Top of Data for this task
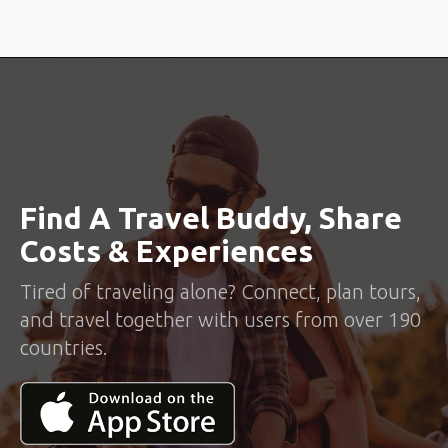
Find A Travel Buddy, Share
Costs & Experiences
Tired of traveling alone? Connect, plan tours,
and travel together with users from over 190
countries.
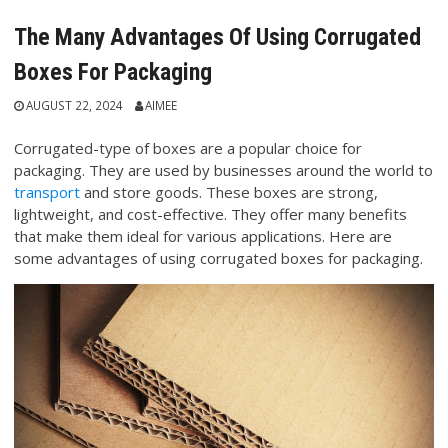
The Many Advantages Of Using Corrugated
Boxes For Packaging
AUGUST 22, 2024
AIMEE
Corrugated-type of boxes are a popular choice for
packaging. They are used by businesses around the world to
transport
and store goods. These boxes are strong,
lightweight, and cost-effective. They offer many benefits
that make them ideal for various applications. Here are
some advantages of using corrugated boxes for packaging.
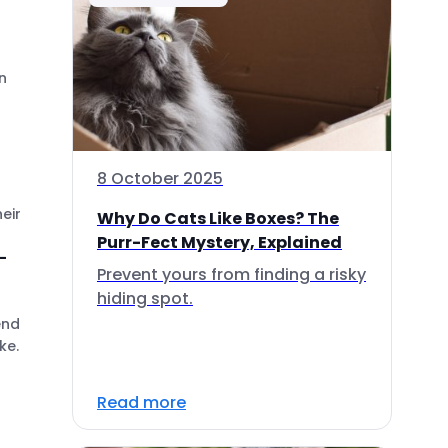
n
8 October 2025
eir
Why Do Cats Like Boxes? The
Purr-Fect Mystery, Explained
-
Prevent yours from finding a risky
hiding spot.
end
ke.
Read more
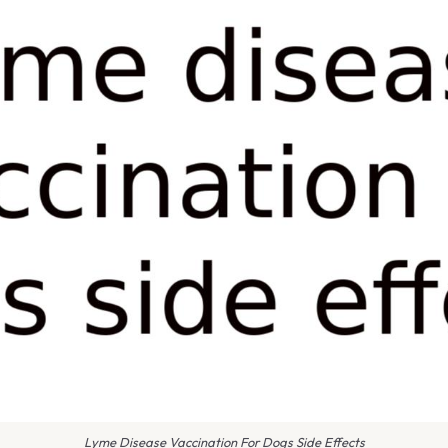
Lyme Disease Vaccination For Dogs Side Effects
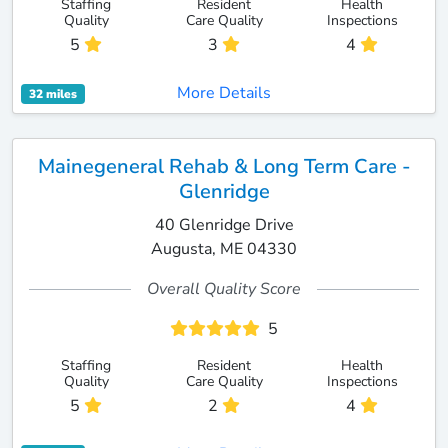
Staffing
Resident
Health
Quality
Care Quality
Inspections
5
3
4
More Details
32 miles
Mainegeneral Rehab & Long Term Care -
Glenridge
40 Glenridge Drive
Augusta, ME 04330
Overall Quality Score
5
Staffing
Resident
Health
Quality
Care Quality
Inspections
5
2
4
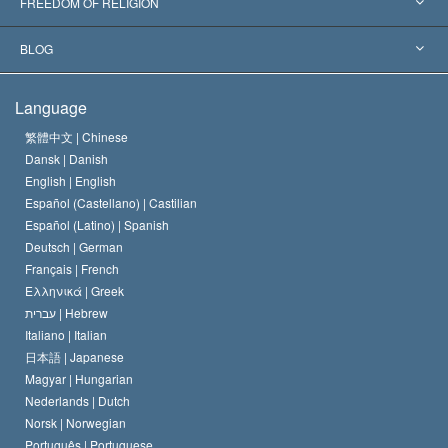
L. Ron Hubbard
FREEDOM OF RELIGION
The Aims of Scientology
What is Freedom of Religion?
BLOG
The Creed of the Church of Scientology
International Human Rights Standards
Warsaw
Language
The Code of a Scientologist
Proclamation on Religion
Hungary
繁體中文 |
Chinese
Dansk |
Danish
David Miscavige
Belgium
English |
English
Español (Castellano) |
Castilian
Español (Latino) |
Spanish
Deutsch |
German
Français |
French
Ελληνικά |
Greek
עברית |
Hebrew
Italiano |
Italian
日本語 |
Japanese
Magyar |
Hungarian
Nederlands |
Dutch
Norsk |
Norwegian
Português |
Portuguese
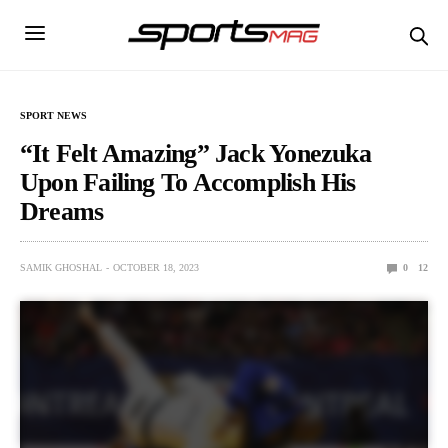
SPORT NEWS
“It Felt Amazing” Jack Yonezuka
Upon Failing To Accomplish His
Dreams
SAMIK GHOSHAL
OCTOBER 18, 2023
0
12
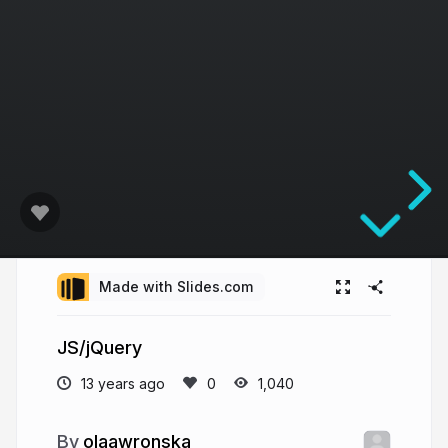
Made with Slides.com
JS/jQuery
13 years ago
1,040
olaawronska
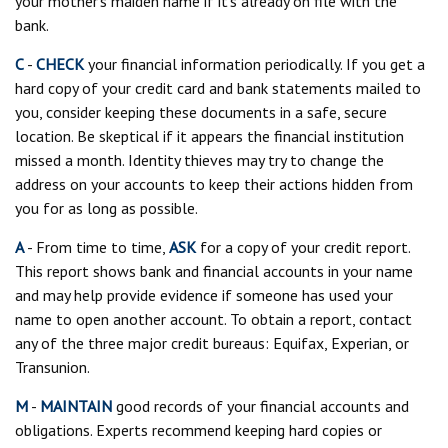
your mother’s maiden name if it’s already on file with the
bank.
C
-
CHECK
your financial information periodically. If you get a
hard copy of your credit card and bank statements mailed to
you, consider keeping these documents in a safe, secure
location. Be skeptical if it appears the financial institution
missed a month. Identity thieves may try to change the
address on your accounts to keep their actions hidden from
you for as long as possible.
A
- From time to time,
ASK
for a copy of your credit report.
This report shows bank and financial accounts in your name
and may help provide evidence if someone has used your
name to open another account. To obtain a report, contact
any of the three major credit bureaus: Equifax, Experian, or
Transunion.
M
-
MAINTAIN
good records of your financial accounts and
obligations. Experts recommend keeping hard copies or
Bottom of Data for this task
Would you copy each line above exactly as given, dropping any images?

### Expected answer
Find A Travel Buddy, Share
Costs & Experiences
Tired of traveling alone? Connect, plan tours,
and travel together with users from over 190
countries.
The Many Advantages Of Using Corrugated
Boxes For Packaging
AUGUST 22, 2024
AIMEE
Corrugated-type of boxes are a popular choice for
packaging. They are used by businesses around the world to
transport
and store goods. These boxes are strong,
lightweight, and cost-effective. They offer many benefits
that make them ideal for various applications. Here are
some advantages of using corrugated boxes for packaging.
n
8 October 2025
eir
Why Do Cats Like Boxes? The
Purr-Fect Mystery, Explained
-
Prevent yours from finding a risky
hiding spot.
end
ke.
Read more
Lyme Disease Vaccination For Dogs Side Effects
Staffing
Resident
Health
Quality
Care Quality
Inspections
5
3
4
More Details
32 miles
Mainegeneral Rehab & Long Term Care -
Glenridge
40 Glenridge Drive
Augusta, ME 04330
Overall Quality Score
5
Staffing
Resident
Health
Quality
Care Quality
Inspections
5
2
4
L. Ron Hubbard
FREEDOM OF RELIGION
The Aims of Scientology
What is Freedom of Religion?
BLOG
The Creed of the Church of Scientology
International Human Rights Standards
Warsaw
Language
The Code of a Scientologist
Proclamation on Religion
Hungary
繁體中文 |
Chinese
Dansk |
Danish
David Miscavige
Belgium
English |
English
Español (Castellano) |
Castilian
Español (Latino) |
Spanish
Deutsch |
German
Français |
French
Ελληνικά |
Greek
עברית |
Hebrew
Italiano |
Italian
日本語 |
Japanese
Magyar |
Hungarian
Nederlands |
Dutch
Norsk |
Norwegian
Português |
Portuguese
SPORT NEWS
“It Felt Amazing” Jack Yonezuka
Upon Failing To Accomplish His
Dreams
SAMIK GHOSHAL
OCTOBER 18, 2023
0
12
Made with Slides.com
JS/jQuery
13 years ago
1,040
olaawronska
your mother’s maiden name if it’s already on file with the
bank.
C
-
CHECK
your financial information periodically. If you get a
hard copy of your credit card and bank statements mailed to
you, consider keeping these documents in a safe, secure
location. Be skeptical if it appears the financial institution
missed a month. Identity thieves may try to change the
address on your accounts to keep their actions hidden from
you for as long as possible.
A
- From time to time,
ASK
for a copy of your credit report.
This report shows bank and financial accounts in your name
and may help provide evidence if someone has used your
name to open another account. To obtain a report, contact
any of the three major credit bureaus: Equifax, Experian, or
Transunion.
M
-
MAINTAIN
good records of your financial accounts and
obligations. Experts recommend keeping hard copies or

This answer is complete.